__Try it__
Starting at the line with "moonless sky." in it, reproduce each line below through the last one, exactly, and include nothing else.

__Raw data__
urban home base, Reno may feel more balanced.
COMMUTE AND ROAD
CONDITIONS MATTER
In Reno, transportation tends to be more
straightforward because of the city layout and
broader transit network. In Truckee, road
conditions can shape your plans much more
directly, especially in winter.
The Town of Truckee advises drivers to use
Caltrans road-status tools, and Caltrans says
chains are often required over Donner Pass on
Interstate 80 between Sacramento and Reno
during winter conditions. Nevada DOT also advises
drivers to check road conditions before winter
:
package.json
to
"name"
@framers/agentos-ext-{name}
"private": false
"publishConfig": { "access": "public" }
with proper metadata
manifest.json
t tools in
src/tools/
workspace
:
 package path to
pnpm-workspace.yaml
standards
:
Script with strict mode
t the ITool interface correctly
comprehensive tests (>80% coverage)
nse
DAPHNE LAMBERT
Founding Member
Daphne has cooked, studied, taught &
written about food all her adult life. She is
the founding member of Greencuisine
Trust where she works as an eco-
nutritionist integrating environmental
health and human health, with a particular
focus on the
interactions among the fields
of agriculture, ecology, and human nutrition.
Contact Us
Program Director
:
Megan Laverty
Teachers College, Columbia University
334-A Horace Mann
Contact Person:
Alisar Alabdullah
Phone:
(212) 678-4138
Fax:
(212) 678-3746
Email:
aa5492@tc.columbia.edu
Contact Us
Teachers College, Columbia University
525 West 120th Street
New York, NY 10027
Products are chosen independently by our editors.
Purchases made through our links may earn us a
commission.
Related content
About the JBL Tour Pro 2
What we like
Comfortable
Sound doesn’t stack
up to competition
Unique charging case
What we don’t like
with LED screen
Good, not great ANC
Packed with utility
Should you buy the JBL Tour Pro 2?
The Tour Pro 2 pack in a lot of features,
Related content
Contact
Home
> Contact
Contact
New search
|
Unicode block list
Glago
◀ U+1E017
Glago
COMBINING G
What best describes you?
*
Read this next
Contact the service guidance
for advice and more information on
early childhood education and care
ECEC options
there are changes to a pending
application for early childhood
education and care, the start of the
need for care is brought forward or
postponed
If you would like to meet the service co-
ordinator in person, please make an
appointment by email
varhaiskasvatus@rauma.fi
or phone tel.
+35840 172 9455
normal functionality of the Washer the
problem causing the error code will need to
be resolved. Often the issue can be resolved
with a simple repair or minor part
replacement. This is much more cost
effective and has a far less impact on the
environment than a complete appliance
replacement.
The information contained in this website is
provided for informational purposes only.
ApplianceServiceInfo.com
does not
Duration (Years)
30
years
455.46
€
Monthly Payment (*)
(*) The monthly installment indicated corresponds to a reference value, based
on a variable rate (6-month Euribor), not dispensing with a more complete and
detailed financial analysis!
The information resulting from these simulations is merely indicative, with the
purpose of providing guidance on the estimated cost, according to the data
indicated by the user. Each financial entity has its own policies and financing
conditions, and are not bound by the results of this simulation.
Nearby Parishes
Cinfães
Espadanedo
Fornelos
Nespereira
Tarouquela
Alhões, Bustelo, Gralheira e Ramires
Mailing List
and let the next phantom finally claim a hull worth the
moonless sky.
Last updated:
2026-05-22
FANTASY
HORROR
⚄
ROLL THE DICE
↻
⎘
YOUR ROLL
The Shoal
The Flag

__Exercise result__
moonless sky.
Last updated:
2026-05-22
FANTASY
HORROR
⚄
ROLL THE DICE
↻
⎘
YOUR ROLL
The Shoal
The Flag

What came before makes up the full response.